(Beginning of Dataset content)
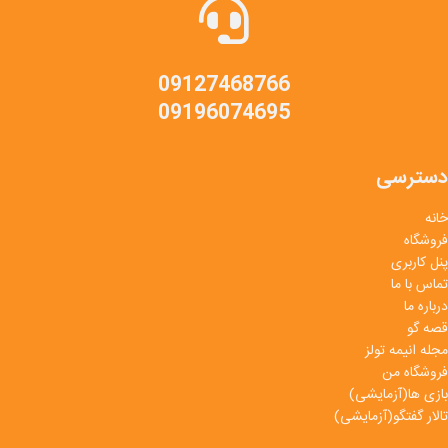
09127468766
09196074695
دسترسی
خانه
فروشگاه
پنل کاربری
تماس با ما
درباره ما
قصه گو
مجله انیمه تولز
فروشگاه من
بازی ها(آزمایشی)
تالار گفتگو(آزمایشی)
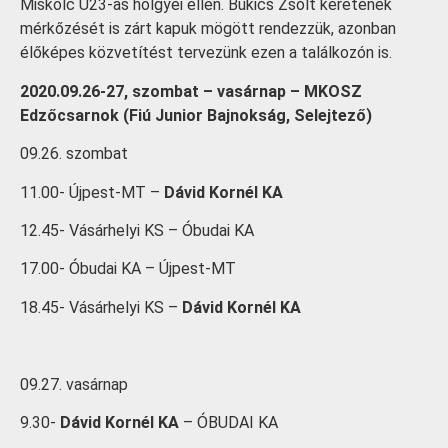
Miskolc U23-as hölgyei ellen. Bukics Zsolt keretének
mérkőzését is zárt kapuk mögött rendezzük, azonban
élőképes közvetítést tervezünk ezen a találkozón is.
2020.09.26-27, szombat – vasárnap – MKOSZ
Edzőcsarnok (Fiú Junior Bajnokság, Selejtező)
09.26. szombat
11.00- Újpest-MT –
Dávid Kornél KA
12.45- Vásárhelyi KS – Óbudai KA
17.00- Óbudai KA – Újpest-MT
18.45- Vásárhelyi KS –
Dávid Kornél KA
09.27. vasárnap
9.30-
Dávid Kornél KA
– ÓBUDAI KA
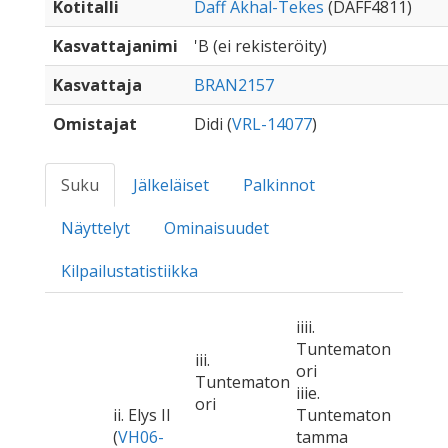
Kotitalli
Daff Akhal-Tekes
(DAFF4811)
Kasvattajanimi
'B (ei rekisteröity)
Kasvattaja
BRAN2157
Omistajat
Didi (
VRL-14077
)
Suku
Jälkeläiset
Palkinnot
Näyttelyt
Ominaisuudet
Kilpailustatistiikka
iiii.
Tuntematon
iii.
ori
Tuntematon
iiie.
ori
ii. Elys II
Tuntematon
(
VH06-
tamma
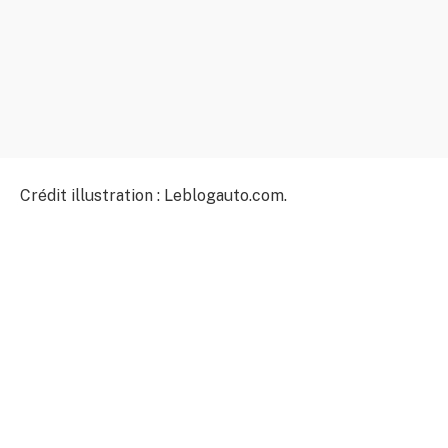
Crédit illustration : Leblogauto.com.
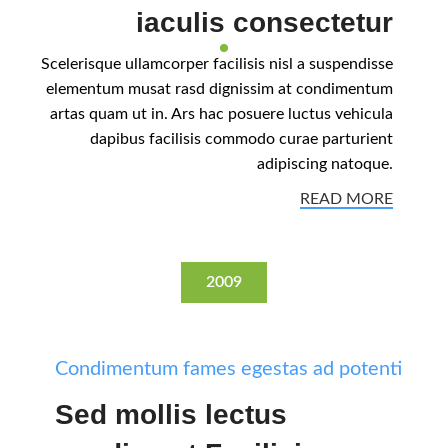
iaculis consectetur
Scelerisque ullamcorper facilisis nisl a suspendisse
elementum musat rasd dignissim at condimentum
artas quam ut in. Ars hac posuere luctus vehicula
dapibus facilisis commodo curae parturient
adipiscing natoque.
READ MORE
2009
Condimentum fames egestas ad potenti
Sed mollis lectus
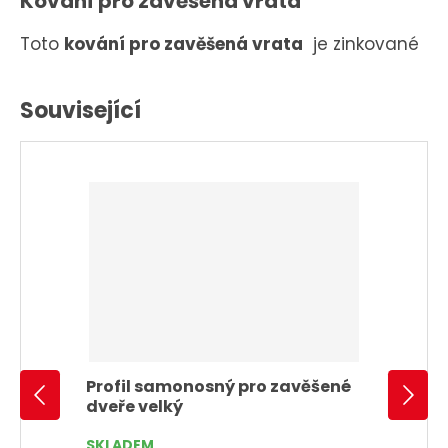
Kování pro zavěšená vrata
Toto
kování pro zavěšená vrata
je zinkované
Související
Profil samonosný pro zavěšené
dveře velký
SKLADEM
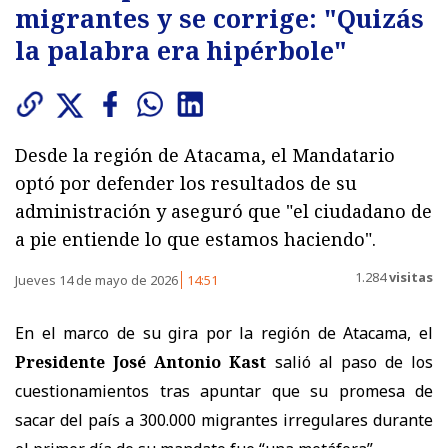
migrantes y se corrige: "Quizás
la palabra era hipérbole"
Desde la región de Atacama, el Mandatario
optó por defender los resultados de su
administración y aseguró que "el ciudadano de
a pie entiende lo que estamos haciendo".
1.284
visitas
Jueves 14 de mayo de 2026
14:51
En el marco de su gira por la región de Atacama, el
Presidente José Antonio Kast
salió al paso de los
cuestionamientos tras apuntar que su promesa de
sacar del país a 300.000 migrantes irregulares durante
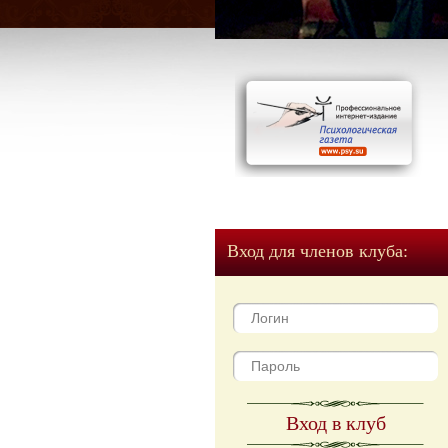
Вход для членов клуба:
Вход в клуб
(End of Dataset content)
▶ **Assignment**: With the pictures removed, return all the entries exactly.

▶ **Task response**:
09127468766
09196074695
دسترسی
خانه
فروشگاه
پنل کاربری
تماس با ما
درباره ما
قصه گو
مجله انیمه تولز
فروشگاه من
بازی ها(آزمایشی)
تالار گفتگو(آزمایشی)
Miskolc U23-as hölgyei ellen. Bukics Zsolt keretének
mérkőzését is zárt kapuk mögött rendezzük, azonban
élőképes közvetítést tervezünk ezen a találkozón is.
2020.09.26-27, szombat – vasárnap – MKOSZ
Edzőcsarnok (Fiú Junior Bajnokság, Selejtező)
09.26. szombat
11.00- Újpest-MT –
Dávid Kornél KA
12.45- Vásárhelyi KS – Óbudai KA
17.00- Óbudai KA – Újpest-MT
18.45- Vásárhelyi KS –
Dávid Kornél KA
09.27. vasárnap
9.30-
Dávid Kornél KA
– ÓBUDAI KA
Kotitalli
Daff Akhal-Tekes
(DAFF4811)
Kasvattajanimi
'B (ei rekisteröity)
Kasvattaja
BRAN2157
Omistajat
Didi (
VRL-14077
)
Suku
Jälkeläiset
Palkinnot
Näyttelyt
Ominaisuudet
Kilpailustatistiikka
iiii.
Tuntematon
iii.
ori
Tuntematon
iiie.
ori
ii. Elys II
Tuntematon
(
VH06-
tamma
Crédit illustration : Leblogauto.com.
iaculis consectetur
Scelerisque ullamcorper facilisis nisl a suspendisse
elementum musat rasd dignissim at condimentum
artas quam ut in. Ars hac posuere luctus vehicula
dapibus facilisis commodo curae parturient
adipiscing natoque.
READ MORE
2009
Condimentum fames egestas ad potenti
Sed mollis lectus
Kování pro zavěšená vrata
Toto
kování pro zavěšená vrata
je zinkované
Související
Profil samonosný pro zavěšené
dveře velký
SKLADEM
migrantes y se corrige: "Quizás
la palabra era hipérbole"
Desde la región de Atacama, el Mandatario
optó por defender los resultados de su
administración y aseguró que "el ciudadano de
a pie entiende lo que estamos haciendo".
1.284
visitas
Jueves 14 de mayo de 2026
14:51
En el marco de su gira por la región de Atacama, el
Presidente José Antonio Kast
salió al paso de los
cuestionamientos tras apuntar que su promesa de
sacar del país a 300.000 migrantes irregulares durante
Вход для членов клуба:
Вход в клуб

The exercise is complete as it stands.